Let’s start with an example. Take “’a-tz-m,” a root meaning variously “strong,” “numerous,” “core.” Lowin asks (and answers), “Whence “Yom Ha’atzma’ut” [Israel Independence Day]?” From this point, he takes us from “the core of the matter” (’etzem ha’inyan), through the modern Israeli usage for “the self-employed worker,” to the biblical formulation for rapid demographic growth (“vaya’atzmu”) and Ezekiel’s “dry bones,” and ends up, “b’etzem” (as a matter of fact), with personal identity and personal strength.
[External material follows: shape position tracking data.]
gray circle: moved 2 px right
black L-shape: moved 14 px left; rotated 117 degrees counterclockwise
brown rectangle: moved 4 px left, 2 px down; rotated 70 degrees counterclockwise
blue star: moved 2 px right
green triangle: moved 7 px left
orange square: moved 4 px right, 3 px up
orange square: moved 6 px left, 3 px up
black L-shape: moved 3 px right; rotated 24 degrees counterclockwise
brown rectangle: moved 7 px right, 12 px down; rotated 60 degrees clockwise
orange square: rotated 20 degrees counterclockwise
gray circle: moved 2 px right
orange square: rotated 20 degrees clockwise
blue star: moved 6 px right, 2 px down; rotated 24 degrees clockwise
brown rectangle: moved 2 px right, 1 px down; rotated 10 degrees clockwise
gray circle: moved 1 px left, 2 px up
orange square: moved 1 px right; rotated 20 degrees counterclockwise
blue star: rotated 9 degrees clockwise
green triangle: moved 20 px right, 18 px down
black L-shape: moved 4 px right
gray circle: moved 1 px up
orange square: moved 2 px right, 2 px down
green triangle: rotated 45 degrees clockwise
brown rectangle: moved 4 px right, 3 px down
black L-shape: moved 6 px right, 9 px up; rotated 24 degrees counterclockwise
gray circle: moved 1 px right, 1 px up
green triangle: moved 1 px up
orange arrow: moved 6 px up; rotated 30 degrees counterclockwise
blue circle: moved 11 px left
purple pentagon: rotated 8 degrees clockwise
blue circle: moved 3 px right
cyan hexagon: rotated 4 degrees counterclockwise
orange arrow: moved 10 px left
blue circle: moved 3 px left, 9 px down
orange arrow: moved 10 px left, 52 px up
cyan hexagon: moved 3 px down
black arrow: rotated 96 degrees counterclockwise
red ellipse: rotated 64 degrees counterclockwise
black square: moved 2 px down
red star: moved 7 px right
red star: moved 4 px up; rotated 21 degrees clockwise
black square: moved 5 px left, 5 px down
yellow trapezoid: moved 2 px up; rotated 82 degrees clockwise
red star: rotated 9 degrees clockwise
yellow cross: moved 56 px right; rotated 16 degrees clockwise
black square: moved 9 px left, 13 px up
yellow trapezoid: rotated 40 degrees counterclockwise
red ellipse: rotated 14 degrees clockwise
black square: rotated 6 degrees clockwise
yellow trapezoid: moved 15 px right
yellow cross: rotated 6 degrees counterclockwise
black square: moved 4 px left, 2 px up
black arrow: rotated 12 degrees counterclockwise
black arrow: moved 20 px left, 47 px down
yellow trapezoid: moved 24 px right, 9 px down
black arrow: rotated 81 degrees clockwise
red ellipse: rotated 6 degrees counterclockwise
Finally, of course, is the word for “noun” itself, “shem ’etzem.”

’Atzum!” (“Terrific!”) I shout.

To be sure, there are some missteps in Lowin’s generally meticulous scholarship. In his discussion of “ch-l-tz,” a root suggesting the physical acts of removal and uprooting, there appears to be confusion over the word for “corkscrew.” My recollection is that the “Akademia” — the creator of new words and the arbiter of Hebrew lexicography — has “machletz,” and not “choletz,” as Lowin has it, and that is how the word is appropriately used. (A “choletz” is pliers used to remove nails; another meaning: when a levirate marriage cannot take place, the choletz is the one who performs the Jewish ritual chalitza ceremony.) But then again, the rules of lexicography are descriptive, not prescriptive — as are those of grammar — and, as Lowin repeatedly teaches us, usages do evolve. And “ch-l-tz” and “’a-tz-m” are good examples of a fundamental principle of Semitic philology, which Lowin clearly gets: Hebrew words had their origins in the concrete and physical world. Only later did derivations of a given root take on the abstract meanings that they display in subsequent usage. I wish that Lowin had articulated this idea explicitly; it is at the center of what Hebrew word-building is all about.
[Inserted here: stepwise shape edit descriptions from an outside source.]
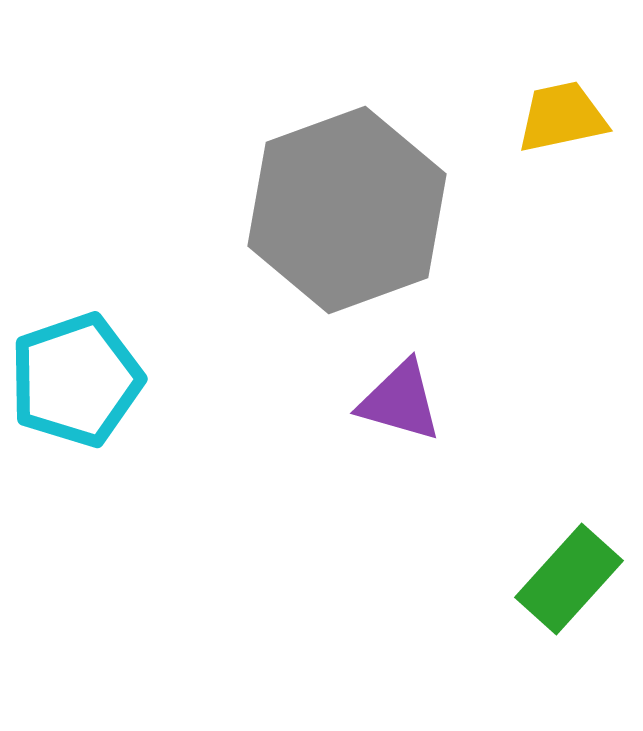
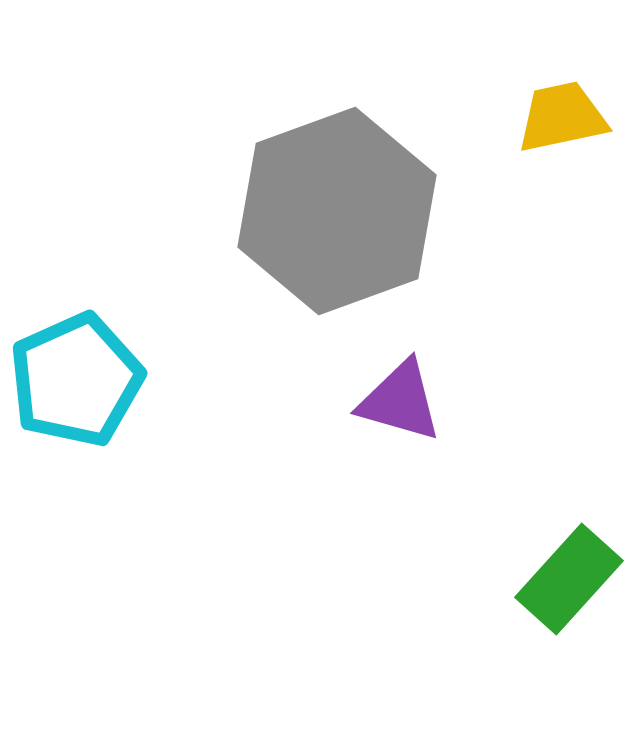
gray hexagon: moved 10 px left, 1 px down
cyan pentagon: rotated 5 degrees counterclockwise
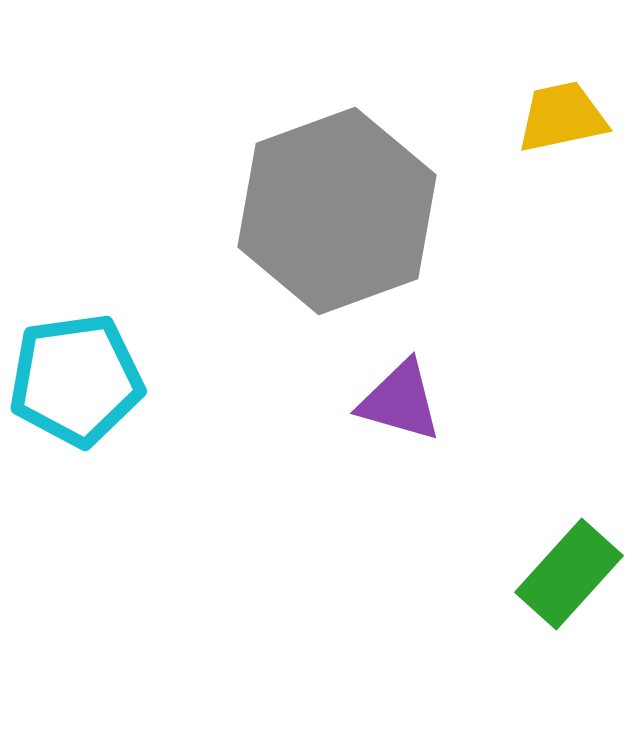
cyan pentagon: rotated 16 degrees clockwise
green rectangle: moved 5 px up
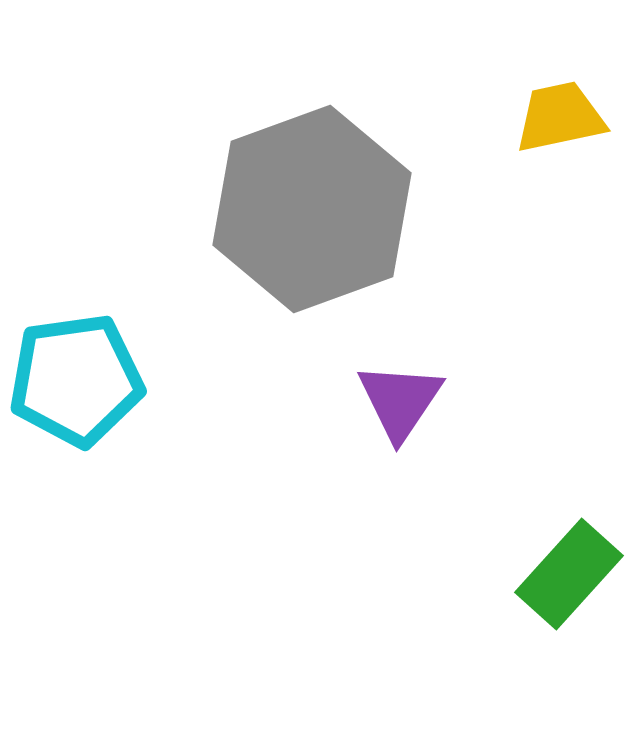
yellow trapezoid: moved 2 px left
gray hexagon: moved 25 px left, 2 px up
purple triangle: rotated 48 degrees clockwise
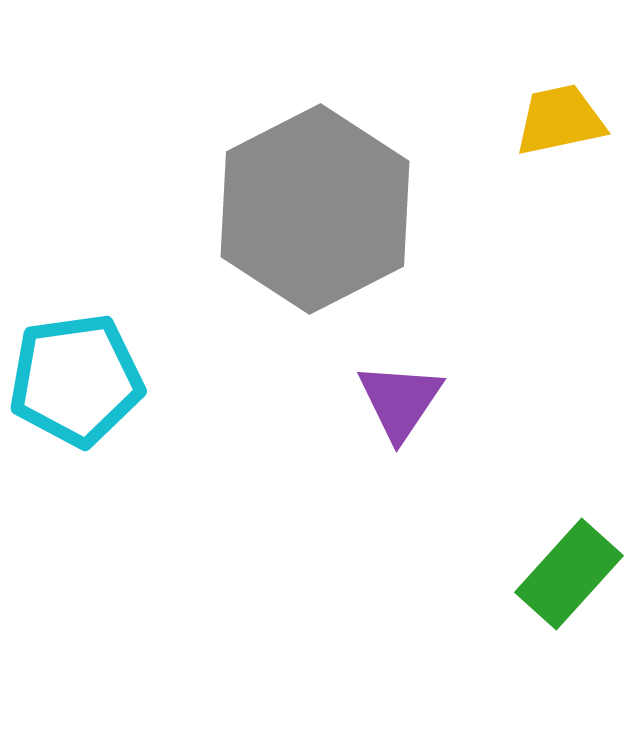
yellow trapezoid: moved 3 px down
gray hexagon: moved 3 px right; rotated 7 degrees counterclockwise
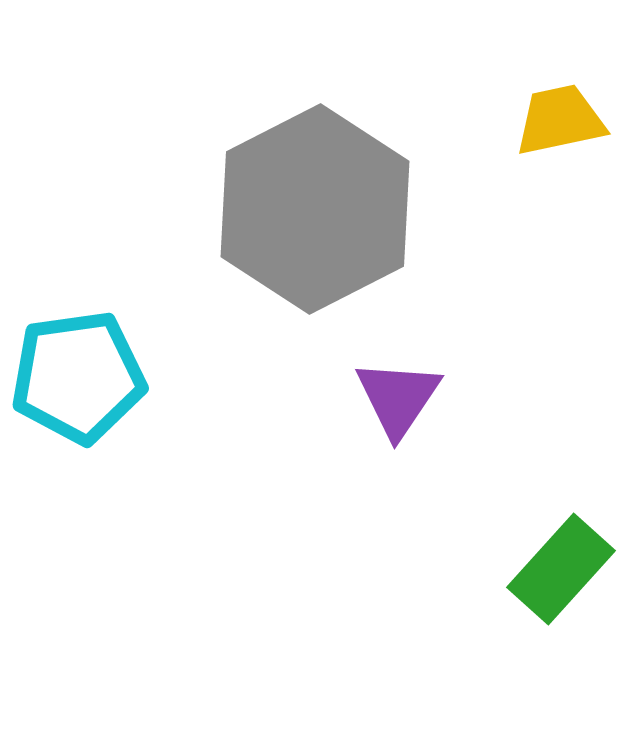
cyan pentagon: moved 2 px right, 3 px up
purple triangle: moved 2 px left, 3 px up
green rectangle: moved 8 px left, 5 px up
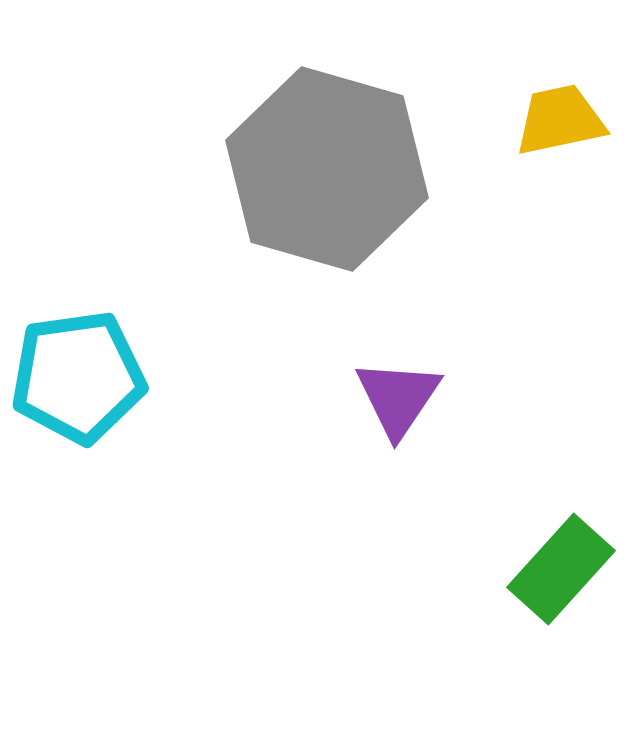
gray hexagon: moved 12 px right, 40 px up; rotated 17 degrees counterclockwise
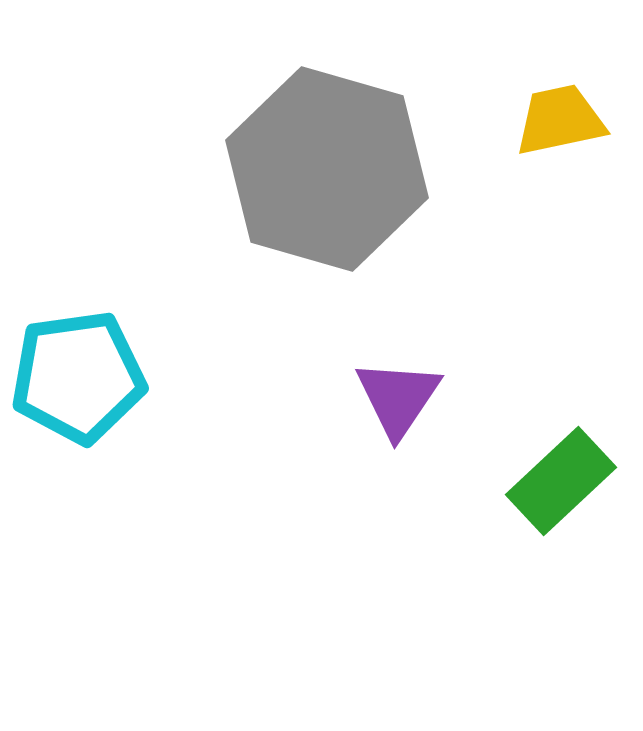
green rectangle: moved 88 px up; rotated 5 degrees clockwise
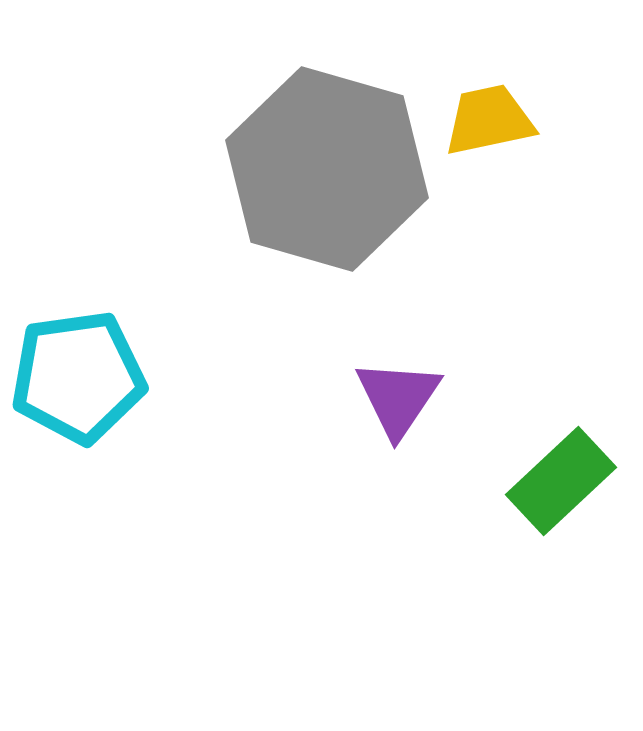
yellow trapezoid: moved 71 px left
The most glaring omission is an intelligent and intelligible discussion of the (literal) root of the book, indeed of Hebrew itself: the “shoresh,” the Semitic/Hebrew root, which is a concept historically and psychologically strange to speakers of Indo-European languages. But these minor gaps are outweighed by the book’s many strengths. And all readers — beginner to advanced — will find value in his bibliography; the very quirkiness of the books cited talks to the strength of “HebrewTalk.” Few Americans — even those who have lived in Israel and who are well versed in the language — know of Ruth Almagor’s idiosyncratic “Rega shel Ivrit” (“A Moment of Hebrew”) or of Ruvik Rosenthal’s wonderful “Ha-Zirah ha-Leshonith” (“The Language Arena”), which addresses a wide array of unexpected topics in the language-as-Israeli-culture arena. (Rosenthal’s book, however, will be only marginally intelligible to the average — even the above average — American Hebrew speaker. And yes, there is also a dictionary in Lowin’s bibliography; but I for one appreciated being alerted to the more entertaining and quirky volumes that flesh out the bones of Hebrew.
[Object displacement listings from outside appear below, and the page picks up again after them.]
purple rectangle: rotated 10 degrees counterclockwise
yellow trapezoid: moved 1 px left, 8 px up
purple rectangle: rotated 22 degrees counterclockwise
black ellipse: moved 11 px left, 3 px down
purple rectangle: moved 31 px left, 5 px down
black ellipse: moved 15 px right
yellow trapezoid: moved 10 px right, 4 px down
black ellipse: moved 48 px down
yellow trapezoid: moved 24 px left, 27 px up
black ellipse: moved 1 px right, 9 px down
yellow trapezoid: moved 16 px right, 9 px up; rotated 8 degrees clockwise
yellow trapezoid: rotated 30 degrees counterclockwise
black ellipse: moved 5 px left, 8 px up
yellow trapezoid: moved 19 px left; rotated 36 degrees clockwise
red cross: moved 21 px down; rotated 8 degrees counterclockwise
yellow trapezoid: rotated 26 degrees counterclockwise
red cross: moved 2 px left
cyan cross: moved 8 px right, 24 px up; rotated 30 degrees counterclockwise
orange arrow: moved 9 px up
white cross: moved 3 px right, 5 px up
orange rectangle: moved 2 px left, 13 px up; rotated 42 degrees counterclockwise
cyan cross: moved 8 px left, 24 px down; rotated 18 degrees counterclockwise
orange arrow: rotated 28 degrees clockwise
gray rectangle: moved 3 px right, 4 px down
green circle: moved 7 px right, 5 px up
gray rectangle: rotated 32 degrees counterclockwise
Philology, etymology and (dare I suggest?) homiletics all come together in Lowin’s tour de force. “HebrewTalk” will teach, delight and engage readers young and old, beginners and completely fluent. There’s a lot of lehem (bread? meat? Lowin will explain!) here, with more than a touch — kamtsuts (now there’s a word!) — of good fun.

Jerome A. Chanes, a Forward contributing editor, most recently wrote “Antisemitism: A Reference Handbook” (ABC-CLIO, 2004). He teaches biblical Hebrew, Jewish sociology and public-policy issues at the college and university level, and is an author and editor of the forthcoming revision of Encyclopedia Judaica.